This refusal to take full responsibility himself is related to his difficulty in disciplining others.  He has fired no one of any consequence in his term of office.  The CIA director, George Tenet, presided over both the 9/11 catastrophe and the WMD fiasco.  He brazenly told Congress recently that it would take years before the CIA could be up to speed on terrorism.  Yet his job is secure.  Donald Rumsfeld had the Taguba report on Abu Ghraib prison abuse in January, failed to bring it to Bush's attention in full, and went into a press conference last week declaring that he had only read the "executive summary." That prompted an unusual publicly-disseminated "private rebuke" from the president, but no sign that any further action would be taken - and, subsequently a strong endorsement of the defense secretary.  Similarly, Bush's first budget director, Mitch Daniels, presided over the biggest leap in government spending in decades.  Yet he has been rewarded with a plum candidacy for the governorship of Indiana.  The only people Bush disciplines or attacks are those who have left the fold: Paul O'Neill or Richard Clarke.  This has one obvious advantage.  The White House is cohesive, stable and strong.  But it also has one obvious disadvantage: there is little incentive to get anything right and little fear of getting anything wrong.  Sometimes it seems as if the president is more offended by lack of punctuality or an errant cell-phone than by a major policy blunder. 

 

Would Bush say everyone just takes this governing thing way too seriously – that heck, you just hang with your friends and screw guys who give your trouble – just like back in junior high?  That seems to fit. 

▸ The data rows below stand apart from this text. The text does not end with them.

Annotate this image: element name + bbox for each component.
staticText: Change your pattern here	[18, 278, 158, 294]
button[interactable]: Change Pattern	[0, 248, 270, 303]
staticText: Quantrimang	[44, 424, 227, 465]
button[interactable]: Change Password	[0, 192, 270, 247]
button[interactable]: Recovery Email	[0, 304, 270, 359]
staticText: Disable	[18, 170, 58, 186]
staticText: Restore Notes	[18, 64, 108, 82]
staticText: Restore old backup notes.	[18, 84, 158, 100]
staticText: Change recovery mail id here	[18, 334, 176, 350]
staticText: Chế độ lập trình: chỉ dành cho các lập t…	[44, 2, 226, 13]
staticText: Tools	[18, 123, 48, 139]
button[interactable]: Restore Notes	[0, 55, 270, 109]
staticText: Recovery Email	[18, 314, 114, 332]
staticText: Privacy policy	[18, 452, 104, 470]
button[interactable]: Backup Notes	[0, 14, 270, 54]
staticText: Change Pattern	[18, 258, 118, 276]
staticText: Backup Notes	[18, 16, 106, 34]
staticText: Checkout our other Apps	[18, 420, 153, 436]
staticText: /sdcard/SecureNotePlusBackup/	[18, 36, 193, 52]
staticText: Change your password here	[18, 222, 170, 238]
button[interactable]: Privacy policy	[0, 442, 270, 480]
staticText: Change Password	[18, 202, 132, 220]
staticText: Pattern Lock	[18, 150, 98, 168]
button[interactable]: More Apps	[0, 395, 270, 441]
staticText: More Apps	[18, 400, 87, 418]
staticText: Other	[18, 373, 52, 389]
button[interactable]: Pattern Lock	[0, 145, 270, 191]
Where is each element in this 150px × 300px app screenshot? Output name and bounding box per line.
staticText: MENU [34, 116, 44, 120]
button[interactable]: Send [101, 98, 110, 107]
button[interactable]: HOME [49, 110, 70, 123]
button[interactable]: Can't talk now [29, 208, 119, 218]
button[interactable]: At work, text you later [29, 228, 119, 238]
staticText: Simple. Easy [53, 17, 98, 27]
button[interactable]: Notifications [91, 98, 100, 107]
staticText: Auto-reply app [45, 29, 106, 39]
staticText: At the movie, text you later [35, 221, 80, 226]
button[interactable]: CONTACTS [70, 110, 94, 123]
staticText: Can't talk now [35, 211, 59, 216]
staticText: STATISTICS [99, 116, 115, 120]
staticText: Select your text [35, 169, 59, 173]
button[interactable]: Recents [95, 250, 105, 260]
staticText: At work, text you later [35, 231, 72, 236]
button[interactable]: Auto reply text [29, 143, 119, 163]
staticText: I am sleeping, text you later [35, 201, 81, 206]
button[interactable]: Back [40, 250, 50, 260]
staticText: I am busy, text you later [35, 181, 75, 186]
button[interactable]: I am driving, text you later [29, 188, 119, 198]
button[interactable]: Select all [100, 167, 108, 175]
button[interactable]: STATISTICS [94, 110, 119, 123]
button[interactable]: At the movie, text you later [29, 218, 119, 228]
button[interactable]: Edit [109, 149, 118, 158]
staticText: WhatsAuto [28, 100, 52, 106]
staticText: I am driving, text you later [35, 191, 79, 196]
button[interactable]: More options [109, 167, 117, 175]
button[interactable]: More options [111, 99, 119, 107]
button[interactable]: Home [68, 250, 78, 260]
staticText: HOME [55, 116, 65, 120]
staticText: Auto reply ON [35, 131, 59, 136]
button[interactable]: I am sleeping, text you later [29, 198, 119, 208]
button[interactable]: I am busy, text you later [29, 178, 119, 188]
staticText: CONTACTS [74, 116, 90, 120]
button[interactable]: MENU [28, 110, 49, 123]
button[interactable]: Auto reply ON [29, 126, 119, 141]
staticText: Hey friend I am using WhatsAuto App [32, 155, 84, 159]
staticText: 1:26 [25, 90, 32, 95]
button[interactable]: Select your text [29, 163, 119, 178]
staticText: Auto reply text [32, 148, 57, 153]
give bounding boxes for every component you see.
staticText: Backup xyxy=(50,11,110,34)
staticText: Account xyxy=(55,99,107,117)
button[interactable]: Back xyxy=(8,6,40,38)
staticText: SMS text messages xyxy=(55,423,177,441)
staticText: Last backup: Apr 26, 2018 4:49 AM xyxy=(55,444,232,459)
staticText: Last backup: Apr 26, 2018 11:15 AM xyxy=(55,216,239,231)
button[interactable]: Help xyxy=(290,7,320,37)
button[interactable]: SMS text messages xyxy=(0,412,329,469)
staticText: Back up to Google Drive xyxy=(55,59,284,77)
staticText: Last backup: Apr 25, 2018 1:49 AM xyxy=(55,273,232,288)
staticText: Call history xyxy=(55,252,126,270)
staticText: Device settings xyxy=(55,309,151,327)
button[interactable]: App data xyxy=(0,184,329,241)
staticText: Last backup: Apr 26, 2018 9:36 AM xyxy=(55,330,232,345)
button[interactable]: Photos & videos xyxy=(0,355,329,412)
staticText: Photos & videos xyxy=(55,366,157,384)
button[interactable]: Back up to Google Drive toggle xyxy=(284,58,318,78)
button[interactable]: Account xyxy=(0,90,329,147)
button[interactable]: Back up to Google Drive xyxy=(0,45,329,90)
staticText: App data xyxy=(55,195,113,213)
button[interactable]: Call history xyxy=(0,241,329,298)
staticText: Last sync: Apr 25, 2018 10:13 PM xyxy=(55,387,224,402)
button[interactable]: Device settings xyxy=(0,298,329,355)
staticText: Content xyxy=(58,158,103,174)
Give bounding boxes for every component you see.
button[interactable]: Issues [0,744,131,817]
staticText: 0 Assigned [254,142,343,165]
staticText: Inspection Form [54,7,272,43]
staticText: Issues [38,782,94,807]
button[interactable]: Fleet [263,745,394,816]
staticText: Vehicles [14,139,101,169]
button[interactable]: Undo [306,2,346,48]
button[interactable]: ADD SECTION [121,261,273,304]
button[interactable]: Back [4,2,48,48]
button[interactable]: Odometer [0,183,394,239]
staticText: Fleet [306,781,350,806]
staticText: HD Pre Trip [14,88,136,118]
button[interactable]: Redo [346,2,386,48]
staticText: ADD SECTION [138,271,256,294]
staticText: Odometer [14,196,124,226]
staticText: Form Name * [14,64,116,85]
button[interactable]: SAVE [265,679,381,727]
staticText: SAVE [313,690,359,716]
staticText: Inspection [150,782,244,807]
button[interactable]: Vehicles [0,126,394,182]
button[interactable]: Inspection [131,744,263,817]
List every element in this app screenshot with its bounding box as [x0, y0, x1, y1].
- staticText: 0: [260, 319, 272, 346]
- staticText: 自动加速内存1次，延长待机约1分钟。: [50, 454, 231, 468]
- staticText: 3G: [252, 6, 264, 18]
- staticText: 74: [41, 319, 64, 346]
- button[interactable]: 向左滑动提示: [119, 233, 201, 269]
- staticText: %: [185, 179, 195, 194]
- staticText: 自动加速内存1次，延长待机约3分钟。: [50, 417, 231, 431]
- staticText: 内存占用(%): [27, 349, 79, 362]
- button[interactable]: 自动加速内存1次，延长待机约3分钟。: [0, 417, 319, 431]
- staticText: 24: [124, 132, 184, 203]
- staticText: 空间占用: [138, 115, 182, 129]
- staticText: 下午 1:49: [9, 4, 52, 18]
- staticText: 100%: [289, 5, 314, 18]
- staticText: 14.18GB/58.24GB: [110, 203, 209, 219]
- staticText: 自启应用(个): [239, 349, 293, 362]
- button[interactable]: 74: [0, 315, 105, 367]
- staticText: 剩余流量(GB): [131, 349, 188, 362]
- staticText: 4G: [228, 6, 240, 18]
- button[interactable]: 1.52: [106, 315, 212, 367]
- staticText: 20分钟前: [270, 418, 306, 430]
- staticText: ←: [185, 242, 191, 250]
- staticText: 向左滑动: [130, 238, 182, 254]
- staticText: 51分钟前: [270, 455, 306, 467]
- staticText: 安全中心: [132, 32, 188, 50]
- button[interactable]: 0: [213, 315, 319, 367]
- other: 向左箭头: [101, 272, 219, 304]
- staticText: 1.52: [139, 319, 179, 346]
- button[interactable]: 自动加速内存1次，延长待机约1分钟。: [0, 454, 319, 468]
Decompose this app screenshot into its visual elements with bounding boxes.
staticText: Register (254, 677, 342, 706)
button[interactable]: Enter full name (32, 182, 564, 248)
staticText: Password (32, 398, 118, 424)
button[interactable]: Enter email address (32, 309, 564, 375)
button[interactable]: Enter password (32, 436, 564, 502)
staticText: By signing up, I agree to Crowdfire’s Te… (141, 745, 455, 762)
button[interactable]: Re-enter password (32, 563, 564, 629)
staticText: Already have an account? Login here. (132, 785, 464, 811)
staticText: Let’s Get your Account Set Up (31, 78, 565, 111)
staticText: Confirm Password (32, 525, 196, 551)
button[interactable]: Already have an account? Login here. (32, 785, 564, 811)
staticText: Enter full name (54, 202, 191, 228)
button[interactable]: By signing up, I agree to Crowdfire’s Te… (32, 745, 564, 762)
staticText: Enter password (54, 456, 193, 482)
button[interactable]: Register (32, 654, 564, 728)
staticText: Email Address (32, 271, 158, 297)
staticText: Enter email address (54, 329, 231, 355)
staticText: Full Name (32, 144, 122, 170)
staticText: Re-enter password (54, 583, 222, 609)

And Sullivan points out the obvious – this leads to a bit of isolation form the real, boring, grown-up world. 

 

… Bush avoids the kind of media consumption his predecessor went in for, getting his news from a small cadre of yes-men and women.  This White House - remarkably leak-proof - has generated an almost cult-like uniformity and conviction that it can do no wrong.  This has led to great tenacity in a war that must look far more frightening on the inside than the outside.  But it can also lead to excessive rigidity.  On Iraq, the president refuses publicly to acknowledge that anything has gone awry or that anything needs to be fixed.  Some of this is wise.  He shouldn't be jumping to address every criticism from people who want him to fail anyway and will crucify him for any admitted errors.  But his blunt inability to convey any sense that he is in a mess and needs serious adjustment - far from allaying public concerns - can actually intensify them.  When you're cocooned, you do not hear the worries of those outside the inner circle, or the questions they are asking.  And so you often make errors that a more porous or diverse management style would prevent. 

 

Yeah, but you have a good time. 

And you can get away with a whole lot of just faking it. 

 

… there's something intangible about the dissonance between what the administration says and the way it sometimes acts.  I don't buy the notion that this president is a liar.  But he does seem at times to be putting it on somewhat.  It didn't help that during the Abu Ghraib mess, the president was in a bus campaigning in Ohio.  Did he not understand the gravity of what had happened?  Nor did it exactly reassure even the administration's supporters to see Donald Rumsfeld and Paul Wolfowitz last Saturday night in black tie and evening wear, chatting and beaming and socializing with the like of Ben Affleck at the White House Correspondents' Dinner.  Either there's a war on or there isn't.  And there's a troubling disconnect between the president's stirring and vital admonitions of the threats we face and his ideas for Americans at home.  When people after 9/11 were prepared to do anything to help their country, Bush advised them to go shopping.  I see his point.  The economy was in danger of serious deflation at the time and the president deserves credit for rescuing it.  But there was still something not quite right about the tone and tenor.  Callowness again.

 

Would Bush say, hey Sullivan, lighten up, dude! 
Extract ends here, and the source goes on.